# Thor's Videos



## Thor (May 9, 2012)

Hi guys, I just thought that I would start a thread of Thor's videos. Currently having some technical difficulty posting Facebook videos onto GRF. So in the meantime I am just going to post the links here. Any help in getting the actual videos embedded onto the site would be appreciated. 

For now though I will just start posting links to the videos.*

Puppy Thor Decides to Have a Bath & Sunbathes Afterwards.* 

Remember to "Share" and "Like" it!


----------



## Thor (May 9, 2012)

*Thor's First Time on Grass*

This was *Thor's First Time on Grass*.

He thoroughly enjoyed the smell of the grass and how soft it felt under his feet!


----------



## dborgers (Dec 7, 2011)

Thor said:


> oHi guys, I just thought that I would start a thread of Thor's videos. Currently having some technical difficulty posting Facebook videos onto GRF. So in the meantime I am just going to post the links here. Any help in getting the actual videos embedded onto the site would be appreciated.


In my experience, I've found you HAVE to click "Go Advanced" below the text box here, THEN paste the YouTube URL for the video. Click "Preview" before posting from there to make sure it shows up. It only seems to post links if you don't "Go Advanced" and use that text box.


----------



## dborgers (Dec 7, 2011)

You're going to have to open a YouTube account. I don't think Facebook videos show up here. It's free and only takes a few minutes. Uploading videos there isn't a really time consuming proposition. 3 minute video usually only takes about 5-10 minutes start to finish. If you need any help you can send me a Private Message 

BTW, those were really cute videos


----------



## Thor (May 9, 2012)

@dborgers - I came to that conclusion myself about opening a Youtube account. Will do so over the weekend I guess. Got loads more videos to share. Am also wondering what people use to edit their videos.


----------



## dborgers (Dec 7, 2011)

Thor said:


> @dborgers - I came to that conclusion myself about opening a Youtube account. Will do so over the weekend I guess. Got loads more videos to share. Am also wondering what people use to edit their videos.


I use iMovie (on a Mac). If you have a PC, try Windows Movie Maker. For YouTube, it's probably best to export them as MPEG4 format.


----------



## Thor (May 9, 2012)

*Thor Enjoying the Cool Breeze*

Hey guys,

Just thought I would update you with a video of Thor. He's growing so fast! 

Here he is just sitting on a Stone Table. Enjoying the breeze.

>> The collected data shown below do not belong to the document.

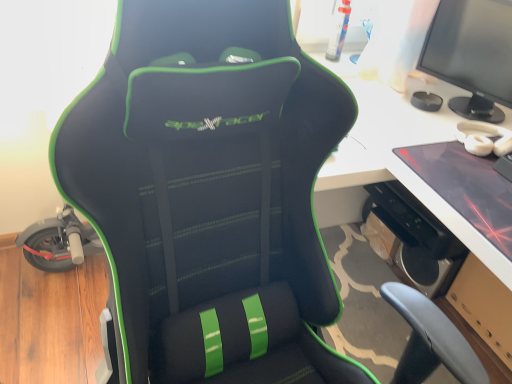 Question: In terms of width, does black matte speaker at lower right look wider or thinner when compared to matte black monitor at upper right?

Choices:
 (A) thin
 (B) wide

Answer: (A)

Question: Is point (458, 263) positioned closer to the camera than point (445, 41)?

Choices:
 (A) farther
 (B) closer

Answer: (A)

Question: Which object is positioned farthest from the matte black monitor at upper right?

Choices:
 (A) white glossy computer desk at center
 (B) black matte speaker at lower right
 (C) matte black laptop at right

Answer: (B)

Question: Estimate the real-world distances between objects in this image. Which object is closer to the white glossy computer desk at center?

Choices:
 (A) matte black monitor at upper right
 (B) black matte speaker at lower right
 (C) matte black laptop at right

Answer: (C) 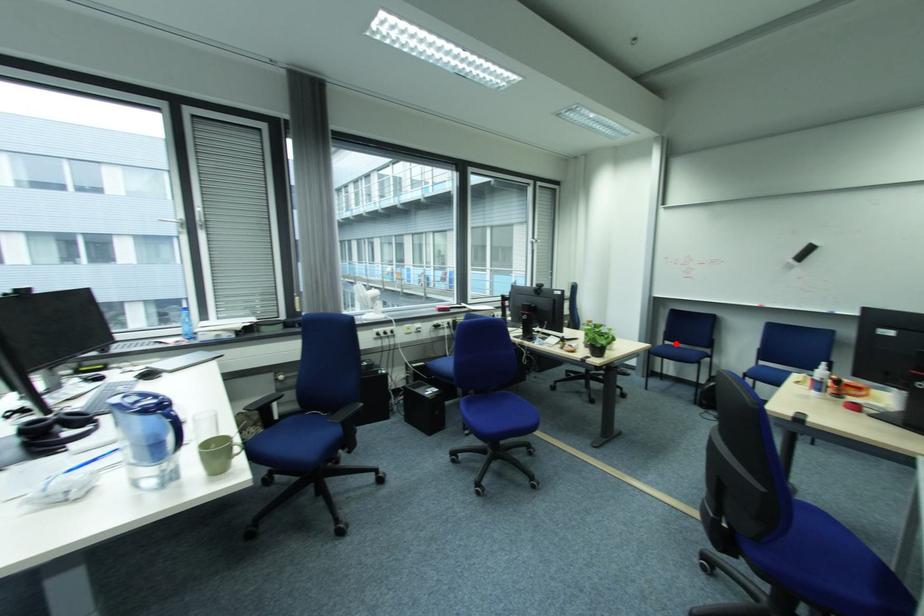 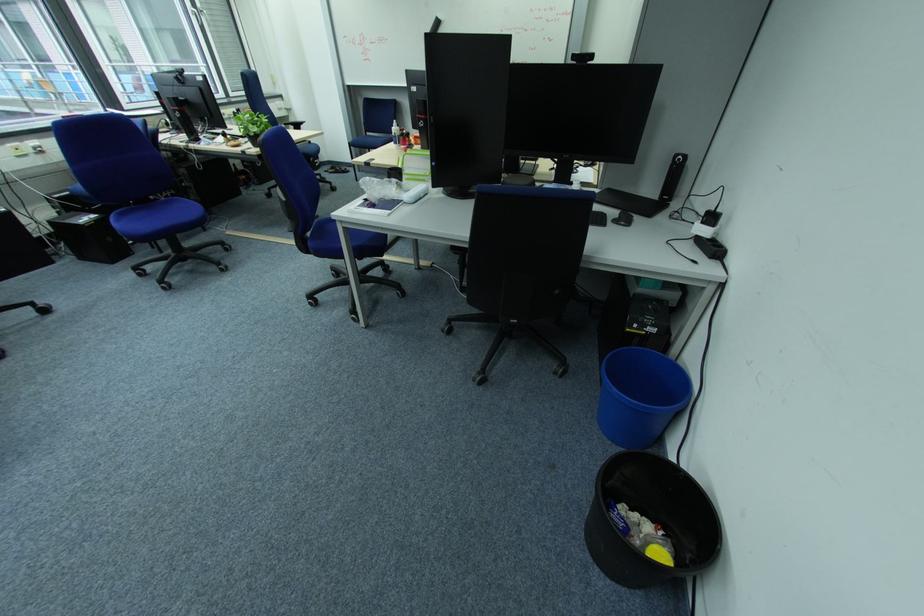 Question: A red point is marked in image1. In image2, is the corresponding 3D point closer to the camera or farther? Reply with the corresponding letter.

Choices:
 (A) The corresponding 3D point is closer.
 (B) The corresponding 3D point is farther.

Answer: (B) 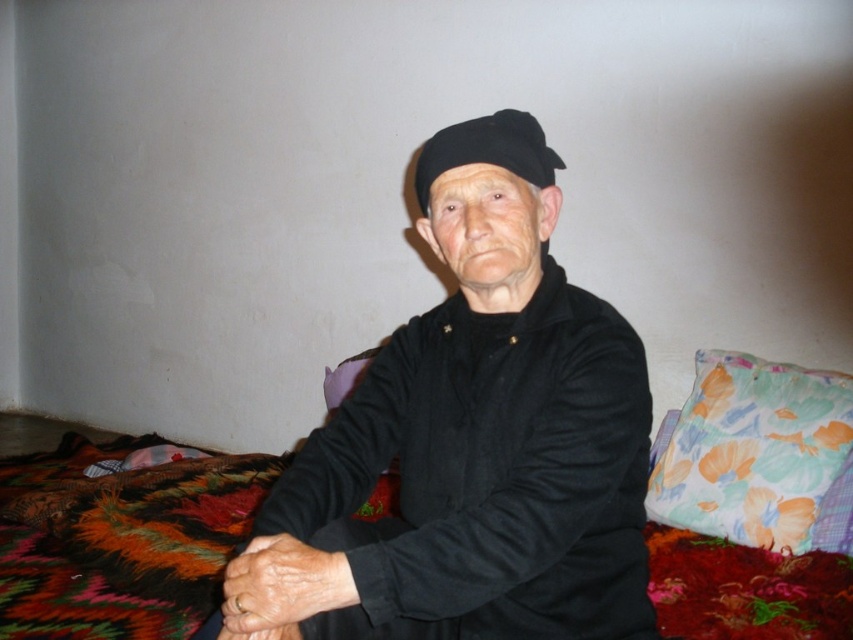 You are an interior designer assessing the layout of this living space. You notice the black fabric hat at center and the floral fabric pillow at lower right. Which object is positioned closer to the viewer?

The floral fabric pillow at lower right is closer to the viewer since the black fabric hat at center is positioned behind it.

Where is the black matte jacket at center located in the image?

The black matte jacket at center is located at point [473,442] in the image.

Consider the image. You are an interior designer assessing the layout of this living space. The elderly individual is seated on a chair. Where is the floral fabric pillow at lower right positioned relative to the chair?

The floral fabric pillow at lower right is positioned at point (757, 456) relative to the chair, which places it at the lower right area of the scene. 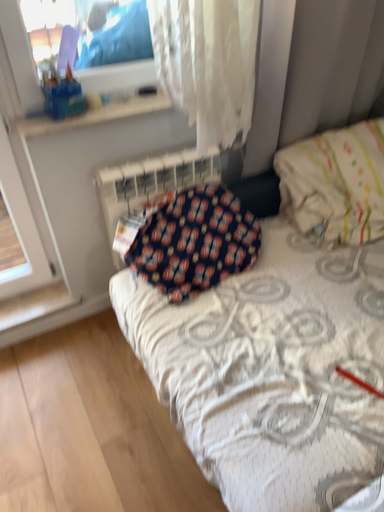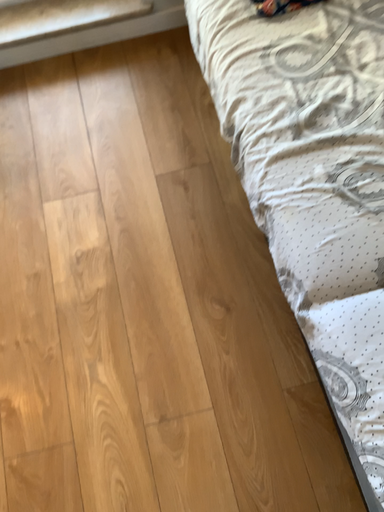 Question: Which way did the camera rotate in the video?

Choices:
 (A) rotated downward
 (B) rotated upward

Answer: (A) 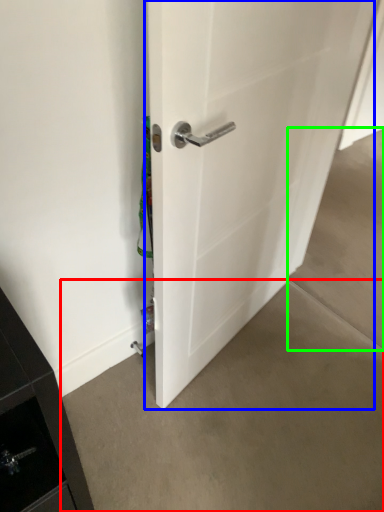 Question: Estimate the real-world distances between objects in this image. Which object is closer to concrete (highlighted by a red box), door (highlighted by a blue box) or concrete (highlighted by a green box)?

Choices:
 (A) door
 (B) concrete

Answer: (A) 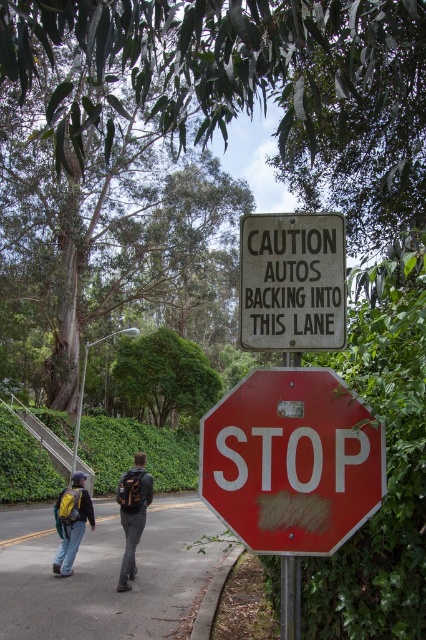 Question: Which point is farther from the camera taking this photo?

Choices:
 (A) (40, 464)
 (B) (250, 333)

Answer: (A)

Question: Among these objects, which one is farthest from the camera?

Choices:
 (A) gray asphalt pavement at lower center
 (B) yellow backpack at left
 (C) green leafy hedge at lower center
 (D) smooth red stop sign at center

Answer: (C)

Question: Is gray asphalt pavement at lower center in front of green leafy hedge at upper center?

Choices:
 (A) yes
 (B) no

Answer: (A)

Question: Is the position of black backpack at center more distant than that of yellow backpack at left?

Choices:
 (A) yes
 (B) no

Answer: (B)

Question: Based on their relative distances, which object is nearer to the smooth red stop sign at center?

Choices:
 (A) gray asphalt pavement at lower center
 (B) yellow backpack at left

Answer: (B)

Question: Is smooth red stop sign at center to the left of green leafy hedge at lower center from the viewer's perspective?

Choices:
 (A) no
 (B) yes

Answer: (A) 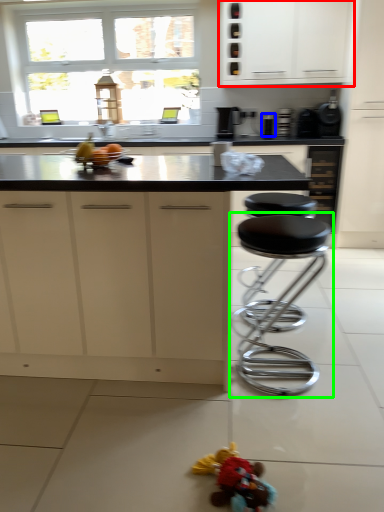 Question: Based on their relative distances, which object is nearer to cabinetry (highlighted by a red box)? Choose from appliance (highlighted by a blue box) and stool (highlighted by a green box).

Choices:
 (A) appliance
 (B) stool

Answer: (A) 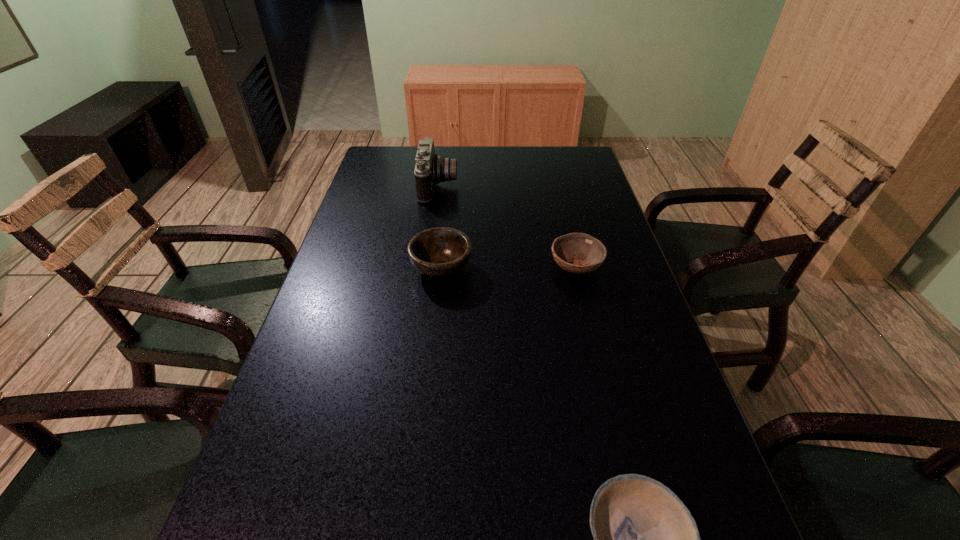 The width and height of the screenshot is (960, 540). I want to click on vacant space at the far left corner, so click(392, 167).

Identify which object is located as the third nearest to the nearest bowl. Please provide its 2D coordinates. Your answer should be formatted as a tuple, i.e. [(x, y)], where the tuple contains the x and y coordinates of a point satisfying the conditions above.

[(430, 168)]

I want to click on object identified as the third closest to the nearest bowl, so click(x=430, y=168).

Identify the location of bowl that can be found as the second closest to the leftmost bowl. The image size is (960, 540). (645, 539).

The width and height of the screenshot is (960, 540). In order to click on the closest bowl to the nearest object in this screenshot , I will do `click(587, 253)`.

This screenshot has width=960, height=540. I want to click on free spot that satisfies the following two spatial constraints: 1. on the front-facing side of the camera; 2. on the left side of the leftmost bowl, so click(x=427, y=268).

You are a GUI agent. You are given a task and a screenshot of the screen. Output one action in this format:
    pyautogui.click(x=<x>, y=<y>)
    Task: Click on the blank space that satisfies the following two spatial constraints: 1. on the front-facing side of the farthest object; 2. on the right side of the leftmost bowl
    
    Given the screenshot: What is the action you would take?
    pyautogui.click(x=427, y=268)

Find the location of a particular element. Image resolution: width=960 pixels, height=540 pixels. vacant space that satisfies the following two spatial constraints: 1. on the front-facing side of the leftmost bowl; 2. on the right side of the farthest object is located at coordinates (427, 268). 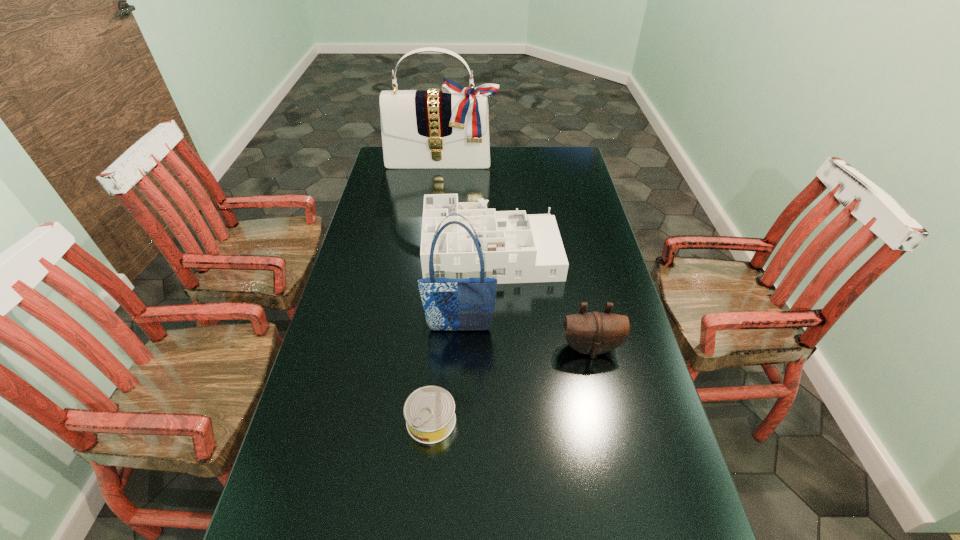 Where is `vacant space located 0.190m on the back of the dollhouse`? The width and height of the screenshot is (960, 540). vacant space located 0.190m on the back of the dollhouse is located at coordinates (490, 193).

In order to click on vacant space located 0.230m on the left of the shortest object in this screenshot , I will do `click(310, 421)`.

The image size is (960, 540). Identify the location of object that is at the far edge. (449, 128).

Identify the location of object present at the left edge. (449, 128).

Identify the location of object that is at the right edge. pyautogui.click(x=594, y=333).

Image resolution: width=960 pixels, height=540 pixels. What are the coordinates of `object at the far left corner` in the screenshot? It's located at (449, 128).

The width and height of the screenshot is (960, 540). In the image, there is a desktop. What are the coordinates of `free space at the far edge` in the screenshot? It's located at (540, 166).

Identify the location of vacant point at the left edge. (353, 430).

You are a GUI agent. You are given a task and a screenshot of the screen. Output one action in this format:
    pyautogui.click(x=<x>, y=<y>)
    Task: Click on the vacant space at the right edge of the desktop
    The width and height of the screenshot is (960, 540).
    Given the screenshot: What is the action you would take?
    pyautogui.click(x=613, y=368)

Trying to zoom up as close as I can to his face. 

Watch it in Youtube. 






Also, I'm trying to raise awareness for charitable causes on his Facebook page, so would be great if you guys could "Like" and "Share" page at PuppyThor | Facebook


----------



## dborgers (Dec 7, 2011)

OMG is he cute!


----------



## dborgers (Dec 7, 2011)

How's our little junior Dog of Thunder (canine version of "God of Thunder")?


----------



## Thor (May 9, 2012)

@dborgers. Thor is doing great. Apologies, I haven't had the time to upload many more videos of him. Going to upload some today. A video of him and his girlfriend Artemis.


----------



## dborgers (Dec 7, 2011)

Thor said:


> @dborgers. Thor is doing great. Apologies, I haven't had the time to upload many more videos of him. Going to upload some today. A video of him and his girlfriend Artemis.


I'm looking forward to it  Thanks!


----------



## dborgers (Dec 7, 2011)

How's out little god of thunder doing?


----------



## MercyMom (Dec 19, 2011)

That is so very cute!


----------